After Savarkar’s incarceration, the initiative among the revolutionaries was diffused between Virendranath Chattopadhya, Lala Hardayal and others. Chattopadhyaya seems to have maintained touch with Srikishen until the October Revolution.

WITH VIRENDRANATH CHATTOPADHYAYA

Srikishen is said to have told his children that in London he had conspired to smuggle revolvers to India hidden in books cut for the purpose [Ram 1997: 198]. British intelligence had also intercepted his correspondence from London with Mrinalini Chattopadhyaya which was part personal and part subversive [Pemmaraju 2021]. Concerned over the information that he was getting, his father cut short his London studies and ordered Srikishen home [Barooah 2004: 25].

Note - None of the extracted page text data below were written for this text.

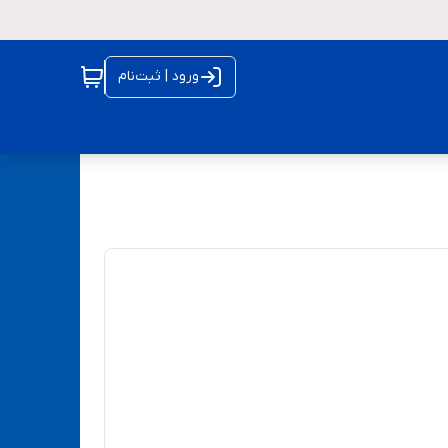
ورود | ثبت‌نام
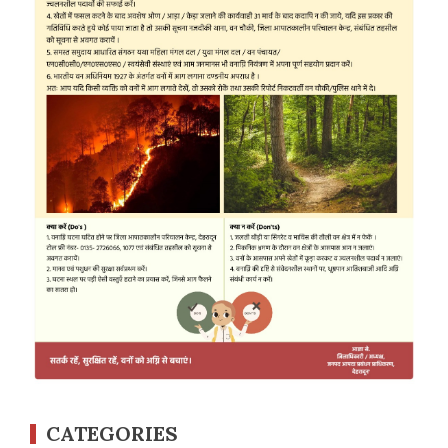
CATEGORIES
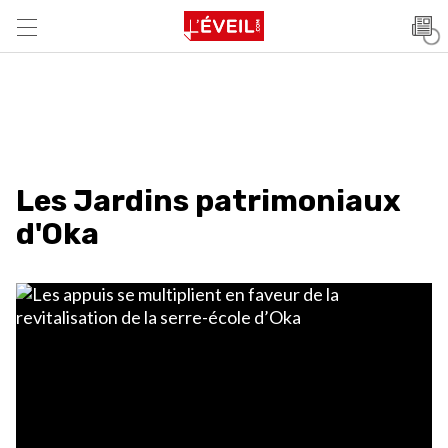
Les Jardins patrimoniaux
d'Oka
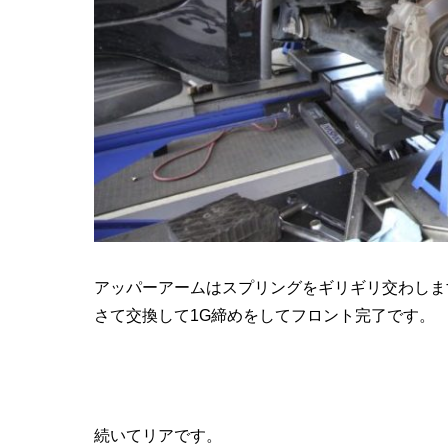
アッパーアームはスプリングをギリギリ交わしま
さて交換して1G締めをしてフロント完了です。
続いてリアです。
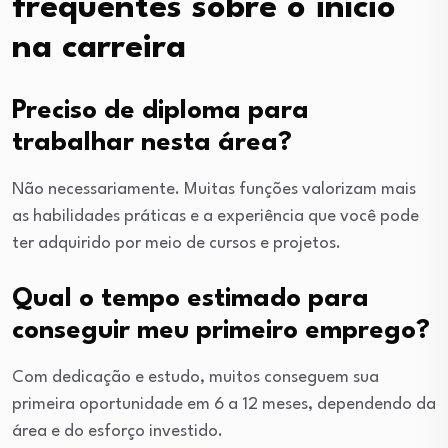
frequentes sobre o início
na carreira
Preciso de diploma para
trabalhar nesta área?
Não necessariamente. Muitas funções valorizam mais
as habilidades práticas e a experiência que você pode
ter adquirido por meio de cursos e projetos.
Qual o tempo estimado para
conseguir meu primeiro emprego?
Com dedicação e estudo, muitos conseguem sua
primeira oportunidade em 6 a 12 meses, dependendo da
área e do esforço investido.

Accordingly, Srikishen reached Bombay in June 1910, where the Customs officials, possibly acting on orders, confiscated all his books and manuscripts. His half completed work on the Italian Revolution was thus lost [Srikishen 1952: 5]. On the very day of his arrival at Hyderabad, he was interviewed by the DCP Mr. D.S. Hankin who asked humorously whether he had brought back bombs in order to “send him off”, before interrogating him more seriously.

Meanwhile Virendranath Chattopadhyaya wrote a letter to Srikishen on June 19, 1910 in which he asked him to desist from proceeding to Calcutta and provided a key to a cipher. A week later, he sent him another letter in cipher. British intelligence intercepted both letters and deciphered the second letter easily. In it, Srikishen was asked to go to Calcutta to see Bejoy Chandra Chatterji and setup with the help of Sukumar Mitter, s/o of Krishna Kumar Mitter, a furniture trade in Calcutta or Chandernagore to serve as a cover for smuggling rifles. More details were to be got from Mrinalini Chattopadyaya [Barooah 2004: 26].

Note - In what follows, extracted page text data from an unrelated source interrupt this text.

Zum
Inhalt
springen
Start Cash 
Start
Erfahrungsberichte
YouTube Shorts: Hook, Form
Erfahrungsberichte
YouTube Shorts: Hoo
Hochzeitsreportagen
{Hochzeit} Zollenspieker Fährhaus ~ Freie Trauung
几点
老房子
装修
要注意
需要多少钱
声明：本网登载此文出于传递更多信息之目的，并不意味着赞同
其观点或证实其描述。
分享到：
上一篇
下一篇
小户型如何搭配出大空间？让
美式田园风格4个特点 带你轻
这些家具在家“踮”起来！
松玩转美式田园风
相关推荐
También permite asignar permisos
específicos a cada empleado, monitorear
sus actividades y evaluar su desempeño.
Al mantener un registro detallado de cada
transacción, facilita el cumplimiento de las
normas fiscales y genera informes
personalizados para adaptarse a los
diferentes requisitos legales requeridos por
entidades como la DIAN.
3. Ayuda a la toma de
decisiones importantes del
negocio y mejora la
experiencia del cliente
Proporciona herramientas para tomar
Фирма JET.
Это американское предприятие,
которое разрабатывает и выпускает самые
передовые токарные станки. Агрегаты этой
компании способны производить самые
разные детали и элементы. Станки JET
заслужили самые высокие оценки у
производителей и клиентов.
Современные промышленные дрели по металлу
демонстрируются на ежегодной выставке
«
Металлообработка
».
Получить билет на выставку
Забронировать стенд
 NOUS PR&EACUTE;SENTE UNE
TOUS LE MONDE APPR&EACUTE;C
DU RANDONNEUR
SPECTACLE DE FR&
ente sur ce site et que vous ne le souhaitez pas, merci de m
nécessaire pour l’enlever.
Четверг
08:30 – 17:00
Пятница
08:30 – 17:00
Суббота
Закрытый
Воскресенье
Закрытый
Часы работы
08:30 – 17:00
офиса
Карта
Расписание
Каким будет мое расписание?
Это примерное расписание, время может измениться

By now the Mitter family was in the list of political agitators prepared by the secret police, who knew Mrinalini Chattopadhyaya as one of the “Three Bengali Ladies” who had vowed celibacy in the cause of freedom. The other two were Subhodini Mitter (d/o K.K.Mitter) and Sarojini Ghosh (s/o Aurobindo Ghosh) [Secret Report 1914: 22]. However, police raids on houses of Chattopadyaya and Mitter in August failed to turn up tangible evidence [Barooah 2004: 26].

Srikishen was shortly married within the community, overruling his protests. The British Indian government made several attempts to have him extradited. A Police enquiry was instituted in 1912 into Srikishen’s “revolutionary activities and .. connection with the different conspiracy cases that the British Indian government had launched and was launching “in different parts of the country”. He was interrogated on a daily basis for almost two years. The enquiry ended only when the Nizam intervened after his father Balmukund and brother Balkishen (a police officer under DCP Rankins) threatened to resign [Srikishen 1952: 17-18].

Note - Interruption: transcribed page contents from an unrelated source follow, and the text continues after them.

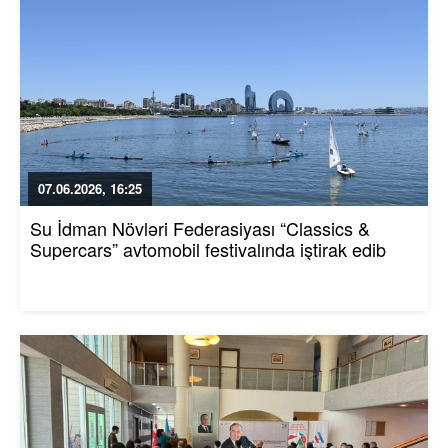
07.06.2026, 16:25
Su İdman Növləri Federasiyası “Classics &
Supercars” avtomobil festivalında iştirak edib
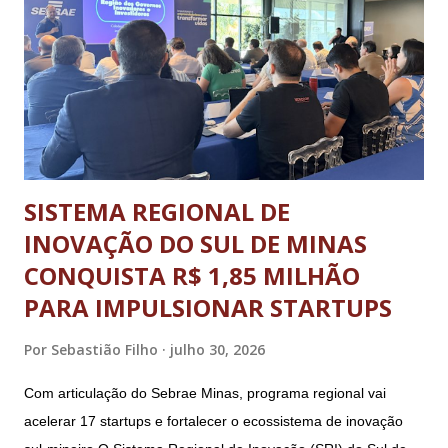
em diferentes modalidades esportivas, palestras e uma
programação dedicada a promover a integração, o respeito e
o desenvolvimento pessoal e social através do esporte. A
abertura oficial, com direto a cerimônia, aconteceu no dia 20
de julho (segunda-feira) e o ence...
SISTEMA REGIONAL DE
INOVAÇÃO DO SUL DE MINAS
CONQUISTA R$ 1,85 MILHÃO
PARA IMPULSIONAR STARTUPS
Por
Sebastião Filho
julho 30, 2026
Com articulação do Sebrae Minas, programa regional vai
acelerar 17 startups e fortalecer o ecossistema de inovação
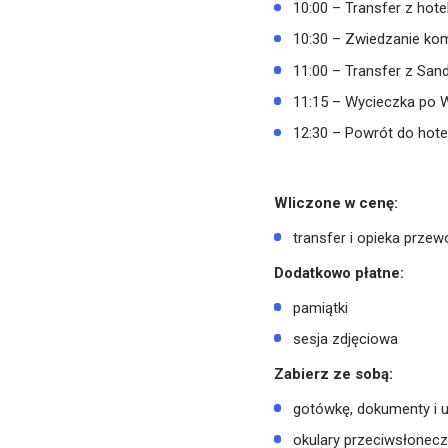
10:00 – Transfer z hot
10:30 – Zwiedzanie kom
11:00 – Transfer z San
11:15 – Wycieczka po W
12:30 – Powrót do hote
Wliczone w cenę:
transfer i opieka przew
Dodatkowo płatne:
pamiątki
sesja zdjęciowa
Zabierz ze sobą:
gotówkę, dokumenty i 
okulary przeciwsłonecz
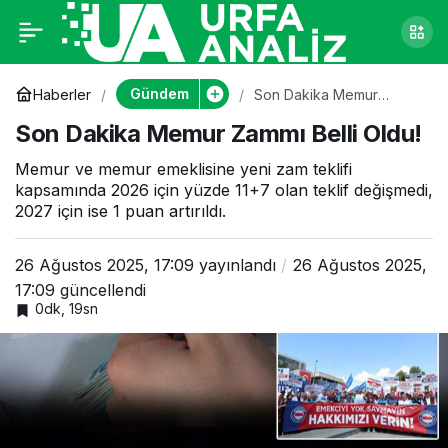
Son Dakika Memur
0
Zammı Belli Oldu!
Gündem
Haberler
Son Dakika Memur
Zammı Belli Oldu!
Son Dakika Memur Zammı Belli Oldu!
Memur ve memur emeklisine yeni zam teklifi
kapsamında 2026 için yüzde 11+7 olan teklif değişmedi,
2027 için ise 1 puan artırıldı.
26 Ağustos 2025, 17:09
yayınlandı
26 Ağustos 2025,
17:09
güncellendi
0dk, 19sn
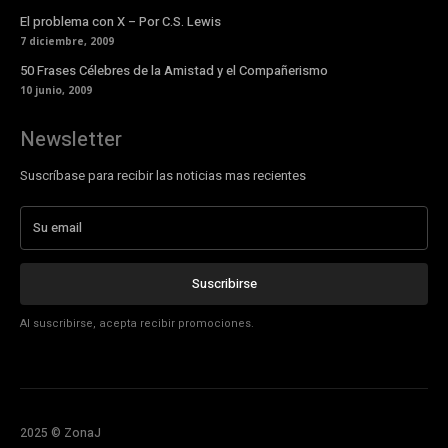
El problema con X – Por C.S. Lewis
7 diciembre, 2009
50 Frases Célebres de la Amistad y el Compañerismo
10 junio, 2009
Newsletter
Suscríbase para recibir las noticias mas recientes
Suscribirse
Al suscribirse, acepta recibir promociones.
2025 © ZonaJ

A letter from the German archives reveals that in 1916, the Berlin Committee of Virendranath Chattopadyaya proposed the formation of a ‘secret committee” in Hyderabad, consisting of Srikishen and three other persons. ‘Sultan Nawaz Jung’, an Arab leader, was to be their conduit with the Nizam [Pemmaraju 2021]. The Arab in question may actually have been Saif Nawaz Jung, the grandson of Sultan Nawaz Jung who was prominent in 1880s.(2) Possibly contact was made but was unsuccessful because the Nizam was by then under the influence of the Islamists.

In his memoirs, Srikishen observes a recurrent pattern in the behaviour of Nizam. He notes that before the Police action, the Nizam had “been guided by fanatical-minded persions”, which gave the impression that “he was in agreement … [with] those who were thinking in terms of the Islamic brotherhood…”. Similarly, “in the earlier days” persons with such views “tried to influence him in the way these people tried to do in the latter part of his reign” [Srikishen 1952: 11].(3) In other words, from the very early phase of his regime, Nizam Osman Ali Khan was influenced by Islamists – of the Islamic brotherhood and pan-Islamic kind.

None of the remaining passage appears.